MICHAEL Owen is a football god. He's blessed with amazing skills, is young, good-looking, wholesome and about to become a dad. He also likes a gamble.
Sorry, but I don't think that last statement is any reason to vilify him as some sort of evil influence on the young.
The 23-year-old Liverpool and England striker is said to have placed thousands of bets with bookmakers over the past few years, including, allegedly, £10,000 on his own horse.
He has won £17,000, and lost £26,000 in a single day. So what?
Everything about our young sporting heroes is larger than life. Their salaries, their excesses, their hype. Certainly our expectations.
It stands to reason that, if someone like Michael Owen enjoys gambling, he's not going to just bet £5 each way on the favourite in the Grand National as you or I might.

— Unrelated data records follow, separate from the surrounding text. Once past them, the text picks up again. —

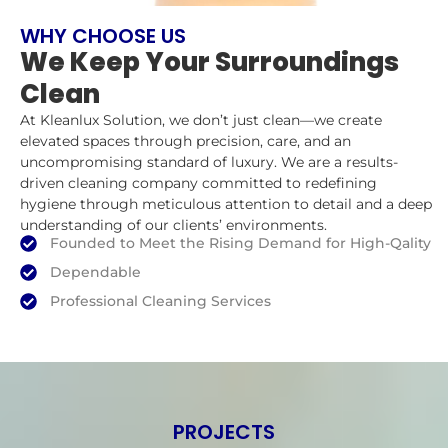
WHY CHOOSE US
We Keep Your Surroundings
Clean
At Kleanlux Solution, we don’t just clean—we create
elevated spaces through precision, care, and an
uncompromising standard of luxury. We are a results-
driven cleaning company committed to redefining
hygiene through meticulous attention to detail and a deep
understanding of our clients’ environments.
Founded to Meet the Rising Demand for High-Qality
Dependable
Professional Cleaning Services
PROJECTS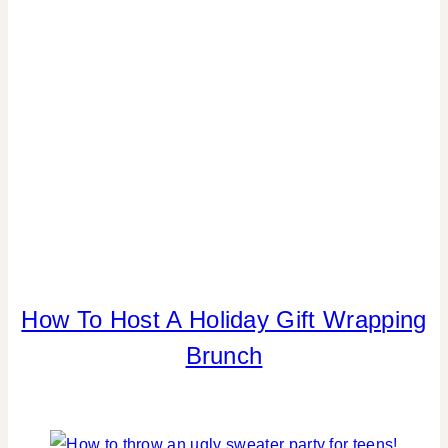
REAL
PARTIES
|
TABLESCAPES
|
TIPS
How To Host A Holiday Gift Wrapping
CHRISTMAS
|
Brunch
FOOD
|
PARTY
THEMES
|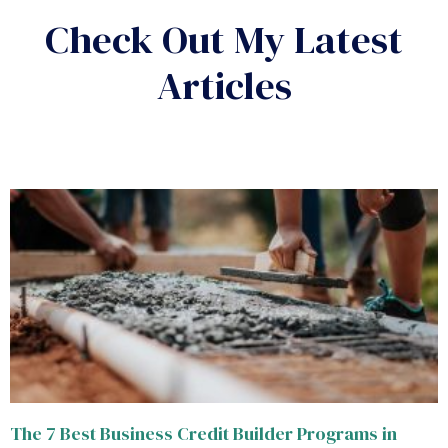
Check Out My Latest
Articles
The 7 Best Business Credit Builder Programs in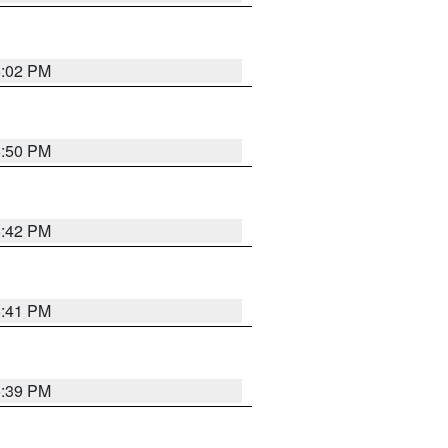
6:02 PM
5:50 PM
5:42 PM
5:41 PM
5:39 PM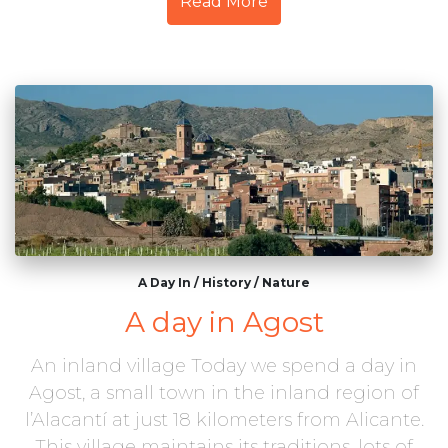
Read More
A Day In
/
History
/
Nature
A day in Agost
An inland village Today we spend a day in
Agost, a small town in the inland region of
l’Alacantí at just 18 kilometers from Alicante.
This village maintains its traditions, lots of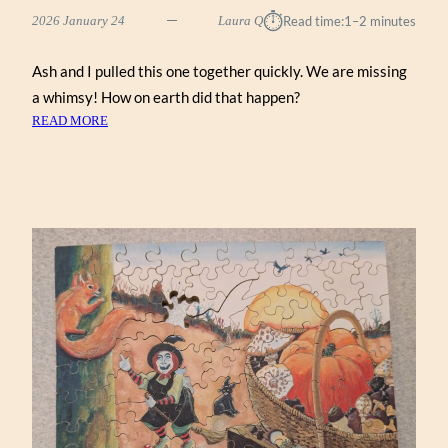
⏱︎
2026 January 24
Laura Q
Read time:
1–2 minutes
Ash and I pulled this one together quickly. We are missing
a whimsy! How on earth did that happen?
:
READ MORE
NEW
ENGLAND
MAPLE
TREE
(ZEN
122)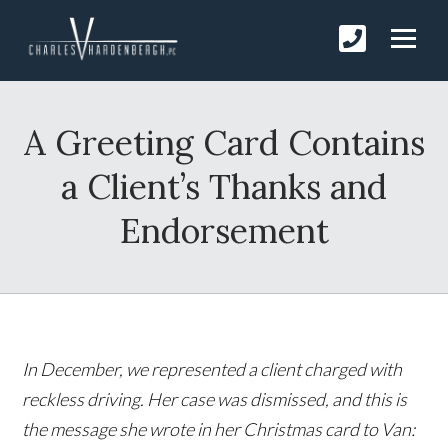
A Greeting Card Contains
a Client’s Thanks and
Endorsement
In December, we represented a client charged with
reckless driving. Her case was dismissed, and this is
the message she wrote in her Christmas card to Van: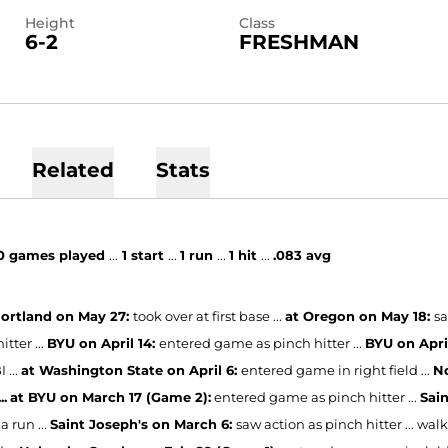
Height
Class
6-2
FRESHMAN
Related
Stats
0
games played
...
1 start
...
1 run
...
1 hit
...
.083 avg
ortland on May 27:
took over at first base ...
at Oregon on May 18:
sa
itter ...
BYU on April 14:
entered game as pinch hitter ...
BYU on Apri
 ...
at Washington State on April 6:
entered game in right field ...
No
..
at BYU on March 17 (Game 2):
entered game as pinch hitter ...
Sai
a run ...
Saint Joseph's on March 6:
saw action as pinch hitter ... walk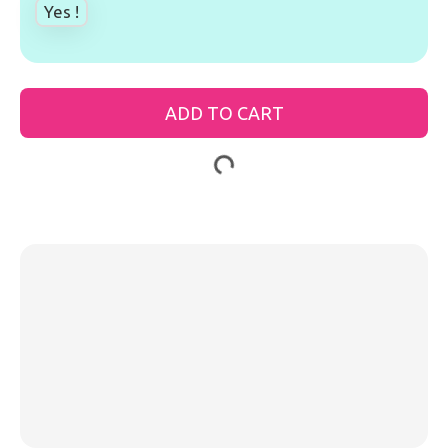
Yes !
ADD TO CART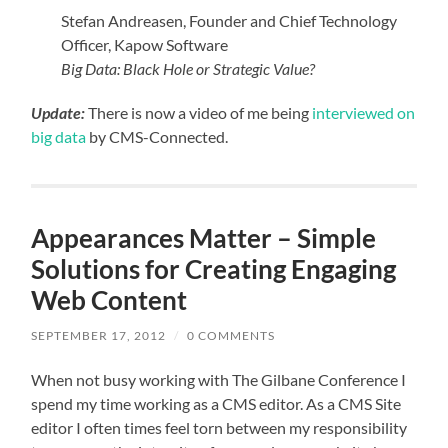
Stefan Andreasen, Founder and Chief Technology
Officer, Kapow Software
Big Data: Black Hole or Strategic Value?
Update:
There is now a video of me being
interviewed on
big data
by CMS-Connected.
Appearances Matter – Simple
Solutions for Creating Engaging
Web Content
SEPTEMBER 17, 2012
/
0 COMMENTS
When not busy working with The Gilbane Conference I
spend my time working as a CMS editor. As a CMS Site
editor I often times feel torn between my responsibility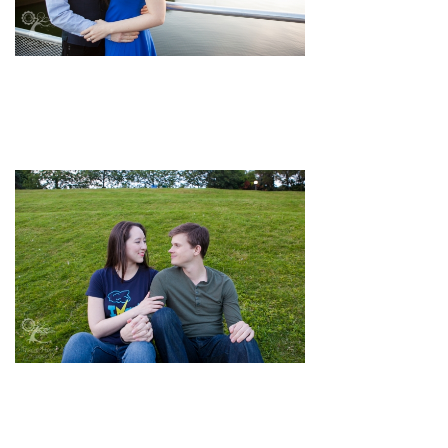
pin
image
pin
image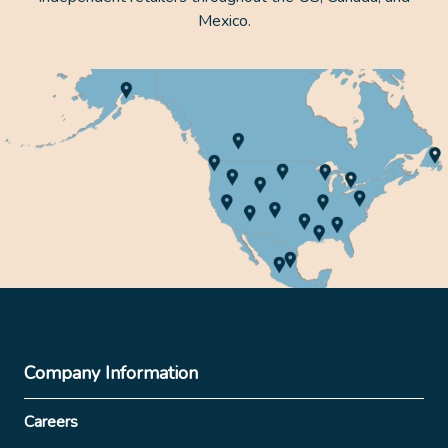
Mexico.
Company Information
Careers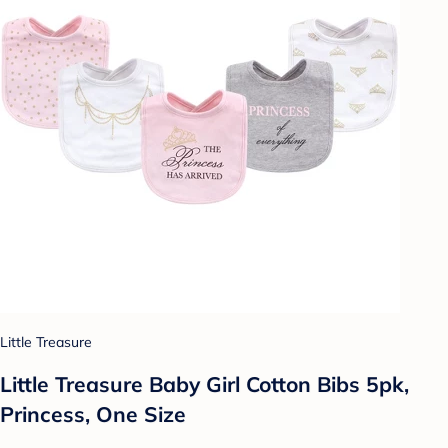
Little Treasure
Little Treasure Baby Girl Cotton Bibs 5pk,
Princess, One Size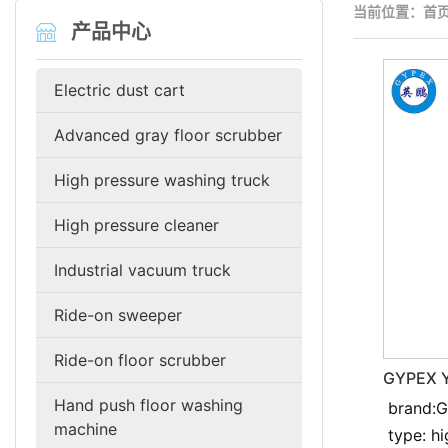
当前位置：
首
产品中心
Electric dust cart
Advanced gray floor scrubber
High pressure washing truck
High pressure cleaner
Industrial vacuum truck
Ride-on sweeper
Ride-on floor scrubber
GYPEX Y
resistan
Hand push floor washing
brand:
cleaner
machine
type: h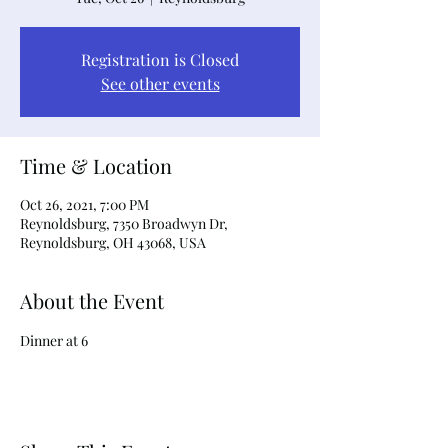
Registration is Closed
See other events
Time & Location
Oct 26, 2021, 7:00 PM
Reynoldsburg, 7350 Broadwyn Dr,
Reynoldsburg, OH 43068, USA
About the Event
Dinner at 6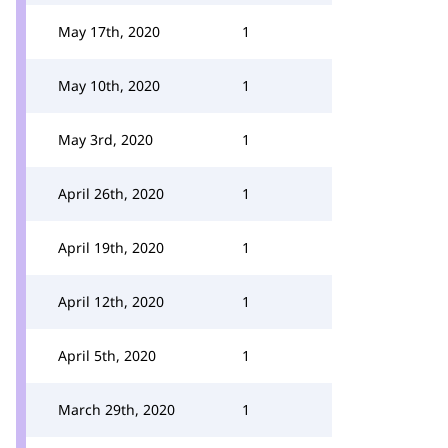
May 17th, 2020
1
May 10th, 2020
1
May 3rd, 2020
1
April 26th, 2020
1
April 19th, 2020
1
April 12th, 2020
1
April 5th, 2020
1
March 29th, 2020
1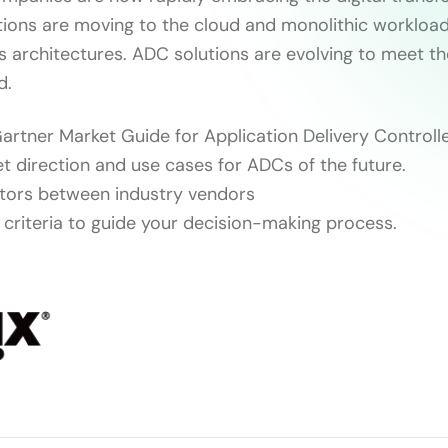
tions are moving to the cloud and monolithic workload
s architectures. ADC solutions are evolving to meet t
d.
artner Market Guide for Application Delivery Controlle
t direction and use cases for ADCs of the future.
iators between industry vendors
n criteria to guide your decision-making process.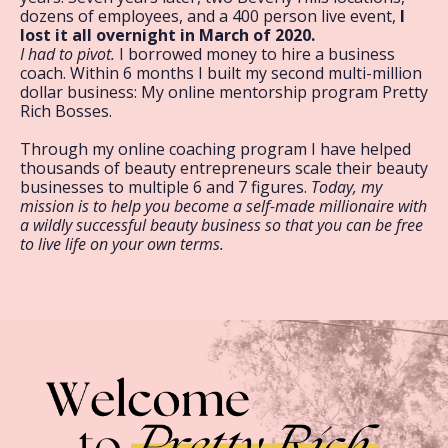
dozens of employees, and a 400 person live event,
I
lost it all overnight in March of 2020.
I had to pivot.
I borrowed money to hire a business
coach. Within 6 months I built my second multi-million
dollar business: My online mentorship program Pretty
Rich Bosses.
Through my online coaching program I have helped
thousands of beauty entrepreneurs scale their beauty
businesses to multiple 6 and 7 figures.
Today, my
mission is to help you become a self-made millionaire with
a wildly successful beauty business so that you can be free
to live life on your own terms.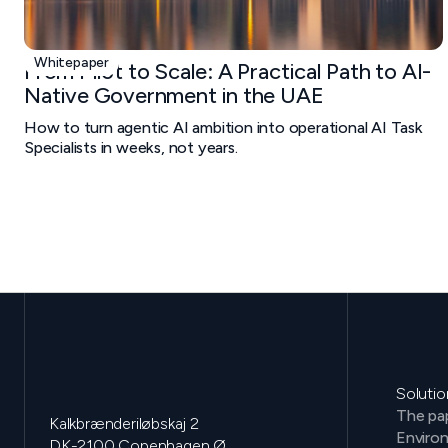
Whitepaper
From Pilot to Scale: A Practical Path to AI-
Native Government in the UAE
How to turn agentic AI ambition into operational AI Task
Specialists in weeks, not years.
Solutio
The pap
Kalkbrænderiløbskaj 2
Environ
DK-2100 Copenhagen Ø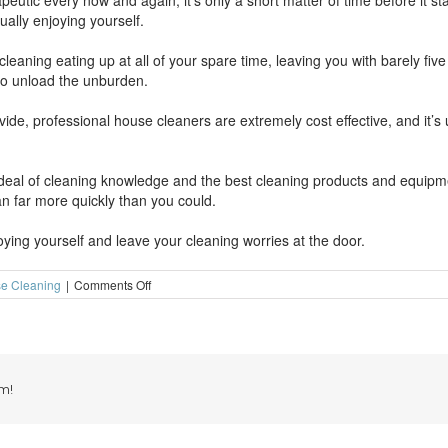
eutic every now and again, it’s only a short matter of time before it sta
ually enjoying yourself.
eaning eating up at all of your spare time, leaving you with barely fiv
to unload the unburden.
ide, professional house cleaners are extremely cost effective, and it’s 
 deal of cleaning knowledge and the best cleaning products and equipme
an far more quickly than you could.
ing yourself and leave your cleaning worries at the door.
on
e Cleaning
|
Comments Off
Don’t
let
house
cleaning
eat
away
m!
at
your
spare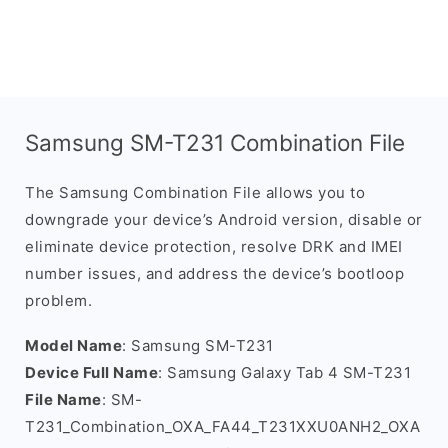
Samsung SM-T231 Combination File
The Samsung Combination File allows you to
downgrade your device’s Android version, disable or
eliminate device protection, resolve DRK and IMEI
number issues, and address the device’s bootloop
problem.
Model Name
: Samsung SM-T231
Device Full Name
: Samsung Galaxy Tab 4 SM-T231
File Name
: SM-
T231_Combination_OXA_FA44_T231XXU0ANH2_OXA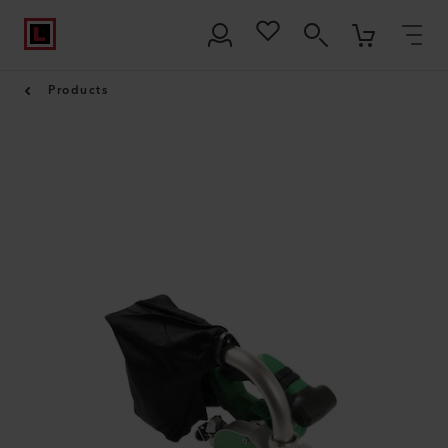
Products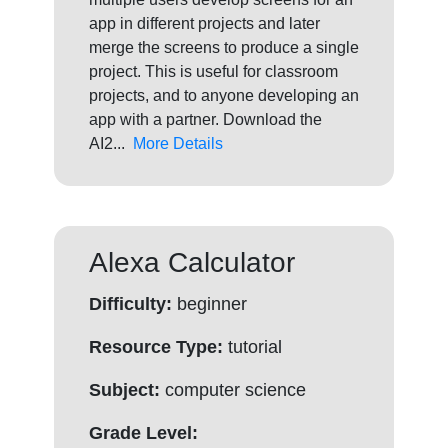
app in different projects and later
merge the screens to produce a single
project. This is useful for classroom
projects, and to anyone developing an
app with a partner. Download the
AI2...
More Details
Alexa Calculator
Difficulty:
beginner
Resource Type:
tutorial
Subject:
computer science
Grade Level: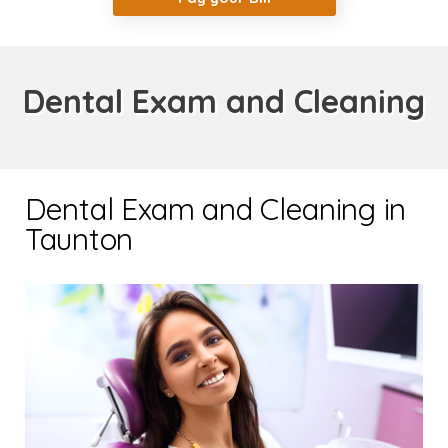
Dental Exam and Cleaning
Dental Exam and Cleaning in
Taunton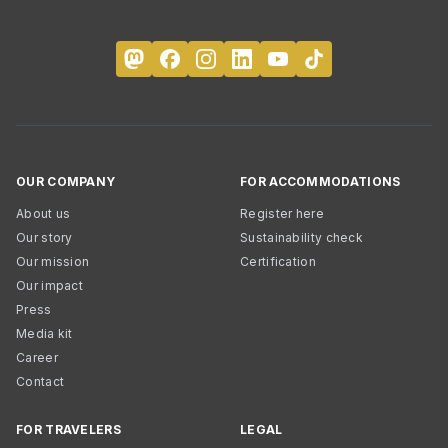
OUR COMPANY
FOR ACCOMMODATIONS
About us
Register here
Our story
Sustainability check
Our mission
Certification
Our impact
Press
Media kit
Career
Contact
FOR TRAVELERS
LEGAL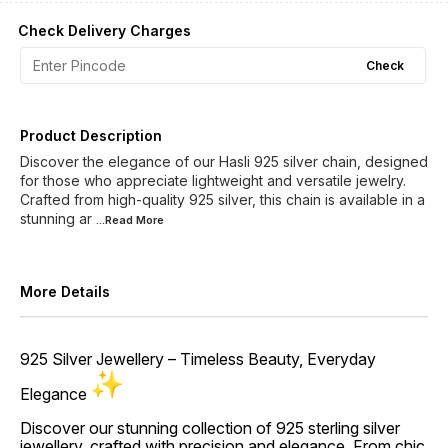
Check Delivery Charges
Check
Product Description
Discover the elegance of our Hasli 925 silver chain, designed
for those who appreciate lightweight and versatile jewelry.
Crafted from high-quality 925 silver, this chain is available in a
stunning ar
...Read
More
More Details
925 Silver Jewellery – Timeless Beauty, Everyday
Elegance
Discover our stunning collection of 925 sterling silver
jewellery, crafted with precision and elegance. From chic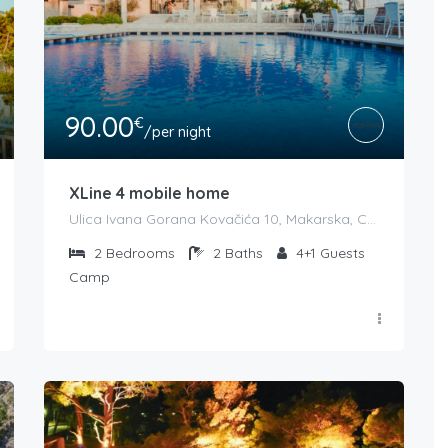
90.00
€
/per night
XLine 4 mobile home
Ulica Ivana Gorana Kovačića 10, Makarska, Croatia
2
Bedrooms
2
Baths
4+1
Guests
Camp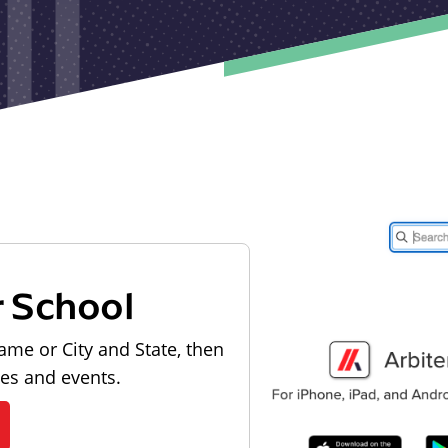
r School
ame or City and State, then
les and events.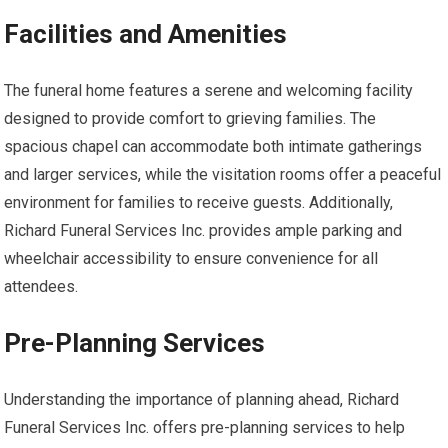
Facilities and Amenities
The funeral home features a serene and welcoming facility
designed to provide comfort to grieving families. The
spacious chapel can accommodate both intimate gatherings
and larger services, while the visitation rooms offer a peaceful
environment for families to receive guests. Additionally,
Richard Funeral Services Inc. provides ample parking and
wheelchair accessibility to ensure convenience for all
attendees.
Pre-Planning Services
Understanding the importance of planning ahead, Richard
Funeral Services Inc. offers pre-planning services to help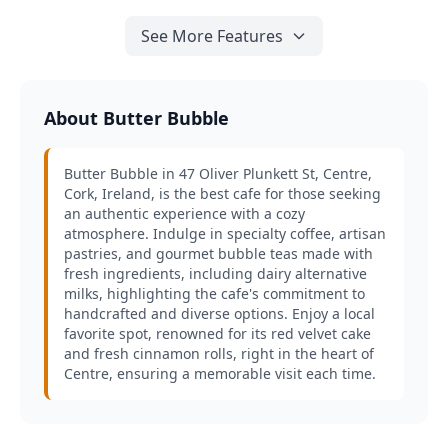
See More Features
About Butter Bubble
Butter Bubble in 47 Oliver Plunkett St, Centre,
Cork, Ireland, is the best cafe for those seeking
an authentic experience with a cozy
atmosphere. Indulge in specialty coffee, artisan
pastries, and gourmet bubble teas made with
fresh ingredients, including dairy alternative
milks, highlighting the cafe's commitment to
handcrafted and diverse options. Enjoy a local
favorite spot, renowned for its red velvet cake
and fresh cinnamon rolls, right in the heart of
Centre, ensuring a memorable visit each time.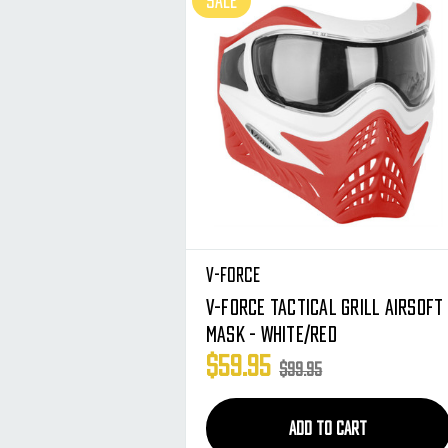
SALE
V-Force
V-Force Tactical Grill Airsoft
Mask - White/Red
$59.95
$99.95
ADD TO CART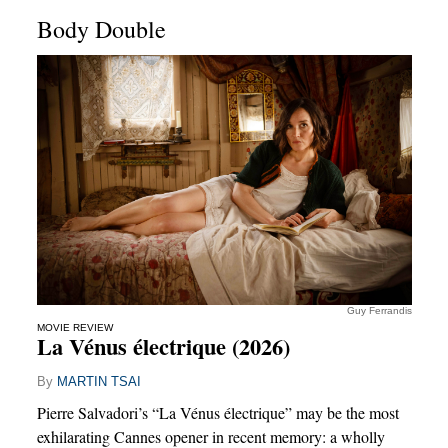
Body Double
Guy Ferrandis
MOVIE REVIEW
La Vénus électrique (2026)
By
MARTIN TSAI
Pierre Salvadori’s “La Vénus électrique” may be the most
exhilarating Cannes opener in recent memory: a wholly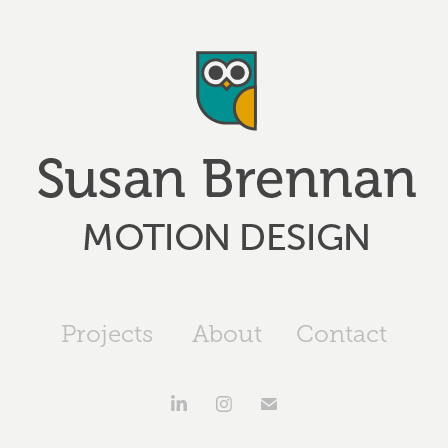
Projects
About
Contact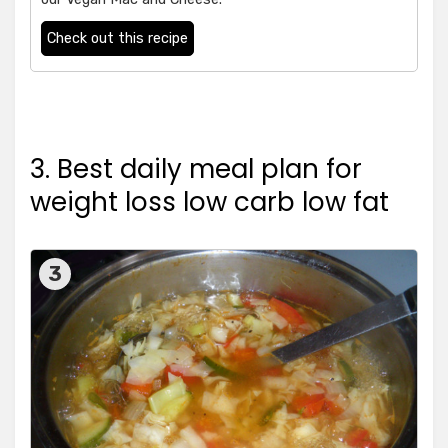
Check out this recipe
3. Best daily meal plan for
weight loss low carb low fat
3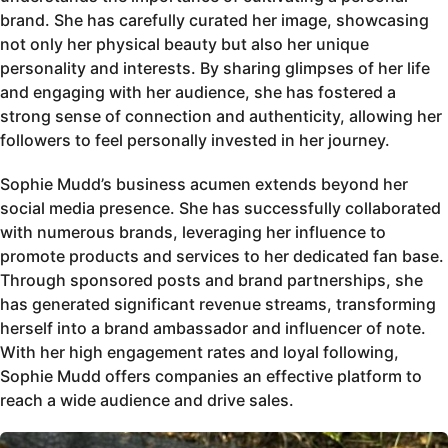
brand. She has carefully curated her image, showcasing
not only her physical beauty but also her unique
personality and interests. By sharing glimpses of her life
and engaging with her audience, she has fostered a
strong sense of connection and authenticity, allowing her
followers to feel personally invested in her journey.
Sophie Mudd’s business acumen extends beyond her
social media presence. She has successfully collaborated
with numerous brands, leveraging her influence to
promote products and services to her dedicated fan base.
Through sponsored posts and brand partnerships, she
has generated significant revenue streams, transforming
herself into a brand ambassador and influencer of note.
With her high engagement rates and loyal following,
Sophie Mudd offers companies an effective platform to
reach a wide audience and drive sales.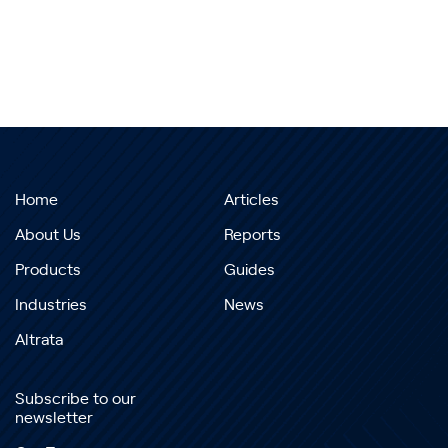
Home
Articles
About Us
Reports
Products
Guides
Industries
News
Altrata
Subscribe to our
newsletter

He's going to bet big, and often.
Our sporting heroes are a different breed by definition. They are more driven, more dedicated, more single-minded than ordinary folk. They have to be or else they wouldn't be the best at what they do.
Footballers in particular have long periods of time to fill between training and matches. And, as they are already acknowledged as ultra-competitive people, gambling probably rears its head quite naturally.
It is also possible that, for some of them, gambling (just like drink or drugs) could become a dangerous compulsion. It may even need treatment.
But it doesn't automatically mean that because you enjoy a gamble you need some kind of therapy. If that were true, half the population would be trotting off to lie on the therapist's couch.
And that's the crunch - most of us enjoy an occasional flutter or stump up a few quid on the National Lottery each week . We happily believe that this is different -- knowing in our hearts that if we had the money to risk on the bigger, more exciting gamble this is exactly what we would do, too.
Famous individuals like footballers and entertainers still have ordinary human strengths and weaknesses. The difference is that they live much of their lives in the public eye, and the public doesn't always approve.
But, this is more our failing than theirs.
So a simple plea: "hands off Michael Owen." He's still one of our better footballing role models, and it really would be a disgrace if we let our own prejudices spoil this.